Interview with Donald Thea: Professor of International Health at Boston University. Thea purses a full time career in both domestic and international clinical and epidemiological research in infectious diseases. He is currently the program director of the Boston University preventing mother-to-child transmission of HIV (PMTCT) integration project, which seeks to improve the implementation of PMTCT services and early infant diagnosis services in Southern Zambia.
Background: Thea has spent 25 years in Africa starting in 1989 when he was first went to Congo. He was been working in Zambia since 1999 mostly on HIV and PMTCT. Thea (2012) mentions that this is really the first study that he knows of using mobile technology to improve the health of rural communities and prevent HIV.
– 1st phase is article he wrote.
– 2ned phase will be community health agent who live in the community have an interest in health and doing some work for some pay and volunteer and a lot of them have cell phones. (5 years increase in cell phones). We are these communities with cell phones to register pregnancies and births and maternal and infant deaths. Once the pregnancy is entered and expected date of delivery is entered into the database. The community health workers then get text messages to remind women to come in for visits to the local clinic. This encourages mothers to come in for their first, second and third trimester visits whom may be coming from long distances away. During these visits to the clinic the mother is reminded about the impotence of taking her ARVs for her and her child to encourage a healthy pregnancy and childbirth with the help of prophlaxisis. The community health workers are also using cell phone for maternal morbidity using community counselors in setting up trios center to text health related questions to the clinic to determine if an ambulance is needed for further medical attention.
– Started implementing it and getting (5 health centers) impressive results. 800 pregnancies, deliveries registered in 2 months.
– System was failing from mother to bring in child to get tested for HIV and often mothers would not come back, now women get child tested and get the results quickly which is import as children’s HIV progresses much quicker then adults ARVs are essential.
– What Role is the Government playing? MOH supportive, local ministry of health at the district health was enthusiastic and the national government immediately decided to scale up a national campaign. The National Government is currently seeking non-governmental organizations that are willing to help. Most of the costs come in the training of the people using the system for example the nurses in health facilities and the community workers (whom might already have cell phones) register blood spots and teaching them how to enter pregnancies, expected delivery dates, and text clinics for health related questions.
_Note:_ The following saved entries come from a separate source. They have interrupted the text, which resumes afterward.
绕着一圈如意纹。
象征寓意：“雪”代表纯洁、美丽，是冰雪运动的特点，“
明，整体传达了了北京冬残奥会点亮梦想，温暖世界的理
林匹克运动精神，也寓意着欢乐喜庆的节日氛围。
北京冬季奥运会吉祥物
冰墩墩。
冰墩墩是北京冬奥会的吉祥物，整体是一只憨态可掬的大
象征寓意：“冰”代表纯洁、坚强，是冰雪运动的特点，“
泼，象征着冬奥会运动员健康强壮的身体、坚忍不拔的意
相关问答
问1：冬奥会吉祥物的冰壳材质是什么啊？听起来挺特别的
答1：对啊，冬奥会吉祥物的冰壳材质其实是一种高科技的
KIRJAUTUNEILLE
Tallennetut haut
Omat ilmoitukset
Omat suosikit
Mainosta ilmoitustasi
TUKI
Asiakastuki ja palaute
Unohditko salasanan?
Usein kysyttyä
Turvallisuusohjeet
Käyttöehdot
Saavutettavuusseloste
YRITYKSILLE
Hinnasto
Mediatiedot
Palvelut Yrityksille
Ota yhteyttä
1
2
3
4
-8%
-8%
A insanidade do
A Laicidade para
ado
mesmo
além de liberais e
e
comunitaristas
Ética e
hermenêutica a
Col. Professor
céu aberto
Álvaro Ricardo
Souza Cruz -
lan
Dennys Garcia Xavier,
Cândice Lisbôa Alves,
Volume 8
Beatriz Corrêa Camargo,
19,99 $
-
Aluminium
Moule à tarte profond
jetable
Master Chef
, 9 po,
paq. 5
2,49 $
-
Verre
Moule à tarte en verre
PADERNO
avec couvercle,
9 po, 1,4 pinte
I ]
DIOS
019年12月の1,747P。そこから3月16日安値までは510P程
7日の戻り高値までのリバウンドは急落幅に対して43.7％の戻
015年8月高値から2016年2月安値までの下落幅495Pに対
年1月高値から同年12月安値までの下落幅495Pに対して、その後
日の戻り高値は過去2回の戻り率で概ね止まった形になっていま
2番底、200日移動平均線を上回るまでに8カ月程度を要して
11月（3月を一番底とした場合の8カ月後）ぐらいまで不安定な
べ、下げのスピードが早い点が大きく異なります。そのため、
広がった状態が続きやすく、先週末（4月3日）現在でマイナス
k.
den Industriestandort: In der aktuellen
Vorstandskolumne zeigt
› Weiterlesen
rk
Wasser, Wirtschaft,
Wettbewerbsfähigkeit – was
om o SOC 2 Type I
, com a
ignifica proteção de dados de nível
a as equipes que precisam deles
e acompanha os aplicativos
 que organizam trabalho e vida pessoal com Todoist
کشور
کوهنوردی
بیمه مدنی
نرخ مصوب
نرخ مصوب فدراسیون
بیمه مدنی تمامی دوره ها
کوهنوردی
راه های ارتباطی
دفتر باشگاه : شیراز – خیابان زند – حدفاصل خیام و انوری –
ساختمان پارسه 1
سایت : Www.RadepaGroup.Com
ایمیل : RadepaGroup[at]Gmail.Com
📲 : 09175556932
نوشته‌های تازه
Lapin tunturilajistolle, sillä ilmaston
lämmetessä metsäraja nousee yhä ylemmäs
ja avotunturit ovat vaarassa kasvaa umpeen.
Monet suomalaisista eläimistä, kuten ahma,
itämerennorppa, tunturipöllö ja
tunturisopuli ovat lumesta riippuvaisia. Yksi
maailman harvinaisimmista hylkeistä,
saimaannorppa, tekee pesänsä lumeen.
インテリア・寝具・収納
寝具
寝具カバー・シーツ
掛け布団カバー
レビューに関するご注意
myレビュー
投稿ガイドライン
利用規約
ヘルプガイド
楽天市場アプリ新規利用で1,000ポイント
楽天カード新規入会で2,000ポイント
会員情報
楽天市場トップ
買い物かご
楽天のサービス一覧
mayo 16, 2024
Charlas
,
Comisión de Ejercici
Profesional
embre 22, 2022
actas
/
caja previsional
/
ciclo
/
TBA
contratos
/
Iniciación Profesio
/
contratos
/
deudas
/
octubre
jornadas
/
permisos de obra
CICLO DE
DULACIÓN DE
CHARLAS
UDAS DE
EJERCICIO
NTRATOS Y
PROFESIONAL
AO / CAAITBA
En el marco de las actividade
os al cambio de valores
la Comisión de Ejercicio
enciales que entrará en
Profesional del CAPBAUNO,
– Ministry needs to find people to take responsibly for oversight of the program. Organizations and NGOs come in and think of innovative ideas and pilot projects but they often do not go anywhere and becomes inefficient. If there is someone in the MOH that can be the central coordinator then maybe these projects can obtain the correct resources and funding to be implemented properly. They can also attract other resources (if they put it on their list and go to Gates Foundation (who support technology innovations), Norway donates a lot of money to publish health) Implementing guidelines Thea feels is also incredibly important.